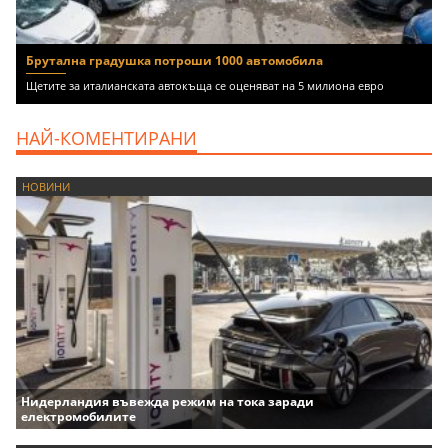
Брутална градушка потроши 1000 автомобила
Щетите за италианската автокъща се оценяват на 5 милиона евро
НАЙ-КОМЕНТИРАНИ
НОВИНИ
Нидерландия въвежда режим на тока заради
електромобилите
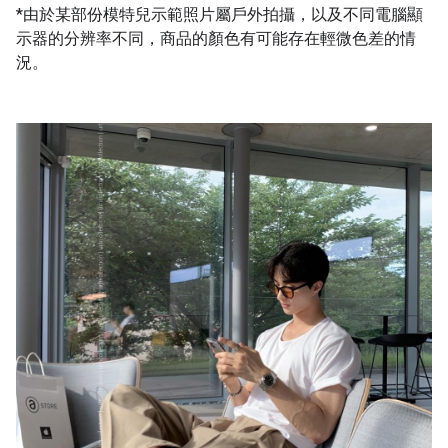
*由於某部份模特兒示範照片屬戶外拍攝，以及不同電腦顯
示器的分辨率不同，商品的顏色有可能存在輕微色差的情
況。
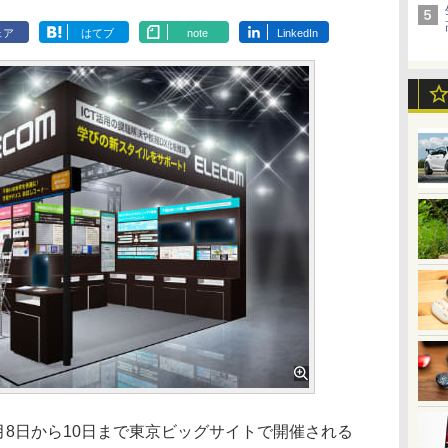
ェア
はてブ
note
LinkedIn
5月8日から10日まで東京ビッグサイトで開催される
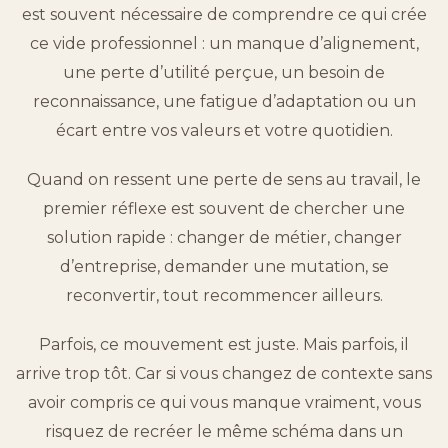
est souvent nécessaire de comprendre ce qui crée
ce vide professionnel : un manque d’alignement,
une perte d’utilité perçue, un besoin de
reconnaissance, une fatigue d’adaptation ou un
écart entre vos valeurs et votre quotidien.
Quand on ressent une perte de sens au travail, le
premier réflexe est souvent de chercher une
solution rapide : changer de métier, changer
d’entreprise, demander une mutation, se
reconvertir, tout recommencer ailleurs.
Parfois, ce mouvement est juste. Mais parfois, il
arrive trop tôt. Car si vous changez de contexte sans
avoir compris ce qui vous manque vraiment, vous
risquez de recréer le même schéma dans un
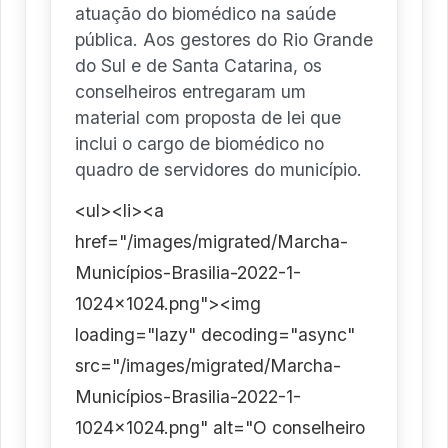
atuação do biomédico na saúde
pública. Aos gestores do Rio Grande
do Sul e de Santa Catarina, os
conselheiros entregaram um
material com proposta de lei que
inclui o cargo de biomédico no
quadro de servidores do município.
<ul><li><a
href="/images/migrated/Marcha-
Municípios-Brasilia-2022-1-
1024x1024.png"><img
loading="lazy" decoding="async"
src="/images/migrated/Marcha-
Municípios-Brasilia-2022-1-
1024x1024.png" alt="O conselheiro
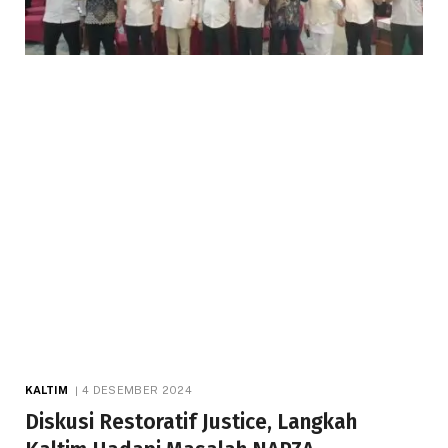
KALTIM
4 DESEMBER 2024
Diskusi Restoratif Justice, Langkah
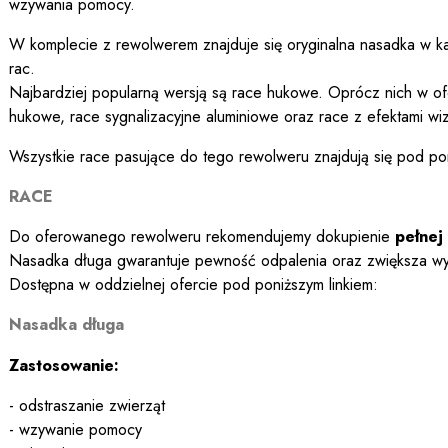
wzywania pomocy.
W komplecie z rewolwerem znajduje się oryginalna nasadka w kal
rac.
Najbardziej popularną wersją są race hukowe. Oprócz nich w ofe
hukowe, race sygnalizacyjne aluminiowe oraz race z efektami wiz
Wszystkie race pasujące do tego rewolweru znajdują się pod pon
RACE
Do oferowanego rewolweru rekomendujemy dokupienie
pełnej 
Nasadka długa gwarantuje pewność odpalenia oraz zwiększa wy
Dostępna w oddzielnej ofercie pod poniższym linkiem:
Nasadka długa
Zastosowanie:
- odstraszanie zwierząt
- wzywanie pomocy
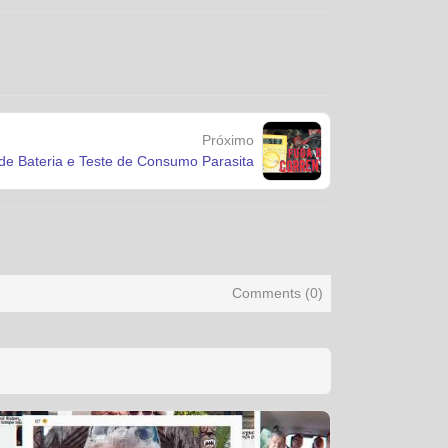
Próximo
e Bateria e Teste de Consumo Parasita
Comments (
0
)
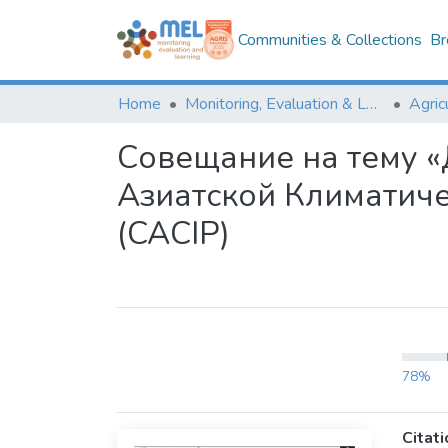
Communities & Collections
Br
Home
Monitoring, Evaluation & Learning Repository
Совещание на тему «
Азиатской Климатич
(CACIP)
78%
Citati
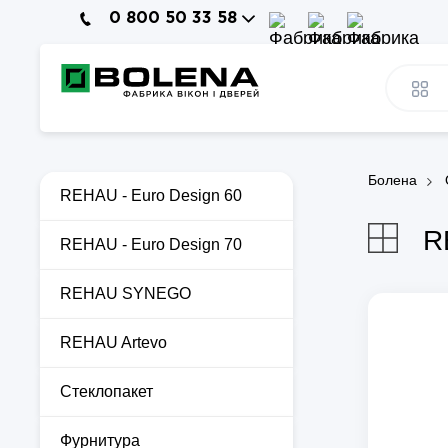
0 800 50 33 58
Болена
REHAU - Euro Design 60
R
REHAU - Euro Design 70
REHAU SYNEGO
REHAU Artevo
Стеклопакет
Фурнитура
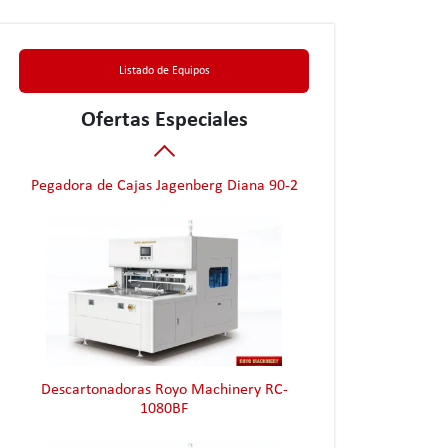
Listado de Equipos
Ofertas Especiales
Pegadora de Cajas Jagenberg Diana 90-2
Descartonadoras Royo Machinery RC-
1080BF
☆ ☆ ☆ ☆ ☆ ☆ ☆
## Task statement
What you give back must match the material above exactly, minus its pictures.

## Answer to this problem
Брутална градушка потроши 1000 автомобила
Щетите за италианската автокъща се оценяват на 5 милиона евро
НАЙ-КОМЕНТИРАНИ
НОВИНИ
Нидерландия въвежда режим на тока заради
електромобилите
*由於某部份模特兒示範照片屬戶外拍攝，以及不同電腦顯
示器的分辨率不同，商品的顏色有可能存在輕微色差的情
況。
ェア
はてブ
note
LinkedIn
5月8日から10日まで東京ビッグサイトで開催される
est souvent nécessaire de comprendre ce qui crée
ce vide professionnel : un manque d’alignement,
une perte d’utilité perçue, un besoin de
reconnaissance, une fatigue d’adaptation ou un
écart entre vos valeurs et votre quotidien.
Quand on ressent une perte de sens au travail, le
premier réflexe est souvent de chercher une
solution rapide : changer de métier, changer
d’entreprise, demander une mutation, se
reconvertir, tout recommencer ailleurs.
Parfois, ce mouvement est juste. Mais parfois, il
arrive trop tôt. Car si vous changez de contexte sans
avoir compris ce qui vous manque vraiment, vous
risquez de recréer le même schéma dans un
atuação do biomédico na saúde
pública. Aos gestores do Rio Grande
do Sul e de Santa Catarina, os
conselheiros entregaram um
material com proposta de lei que
inclui o cargo de biomédico no
quadro de servidores do município.
<ul><li><a
href="/images/migrated/Marcha-
Municípios-Brasilia-2022-1-
1024x1024.png"><img
loading="lazy" decoding="async"
src="/images/migrated/Marcha-
Municípios-Brasilia-2022-1-
1024x1024.png" alt="O conselheiro
KALTIM
4 DESEMBER 2024
Diskusi Restoratif Justice, Langkah
wzywania pomocy.
W komplecie z rewolwerem znajduje się oryginalna nasadka w kal
rac.
Najbardziej popularną wersją są race hukowe. Oprócz nich w ofe
hukowe, race sygnalizacyjne aluminiowe oraz race z efektami wiz
Wszystkie race pasujące do tego rewolweru znajdują się pod pon
RACE
Do oferowanego rewolweru rekomendujemy dokupienie
pełnej 
Nasadka długa gwarantuje pewność odpalenia oraz zwiększa wy
Dostępna w oddzielnej ofercie pod poniższym linkiem:
Nasadka długa
Zastosowanie:
- odstraszanie zwierząt
- wzywanie pomocy
Próximo
e Bateria e Teste de Consumo Parasita
Comments (
0
)
Communities & Collections
Br
Home
Monitoring, Evaluation & Learning Repository
Совещание на тему «
Азиатской Климатич
(CACIP)
78%
Citati
0 800 50 33 58
Болена
REHAU - Euro Design 60
R
REHAU - Euro Design 70
REHAU SYNEGO
REHAU Artevo
Стеклопакет
Фурнитура
Listado de Equipos
Ofertas Especiales
Pegadora de Cajas Jagenberg Diana 90-2
Descartonadoras Royo Machinery RC-
1080BF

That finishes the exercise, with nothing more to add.